* _Required work_
Please print the data that follows, keeping every line exact.

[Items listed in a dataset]
★ ★ ★ ★ ★

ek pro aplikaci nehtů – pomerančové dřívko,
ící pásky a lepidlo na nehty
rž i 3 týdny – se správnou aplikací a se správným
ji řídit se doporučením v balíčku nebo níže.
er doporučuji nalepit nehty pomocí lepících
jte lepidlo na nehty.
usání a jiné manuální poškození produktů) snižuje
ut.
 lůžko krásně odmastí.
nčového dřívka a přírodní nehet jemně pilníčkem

★ ★ ★ ★ ★

* _Reply to the task_
ek pro aplikaci nehtů – pomerančové dřívko,
ící pásky a lepidlo na nehty
rž i 3 týdny – se správnou aplikací a se správným
ji řídit se doporučením v balíčku nebo níže.
er doporučuji nalepit nehty pomocí lepících
jte lepidlo na nehty.
usání a jiné manuální poškození produktů) snižuje
ut.
 lůžko krásně odmastí.
nčového dřívka a přírodní nehet jemně pilníčkem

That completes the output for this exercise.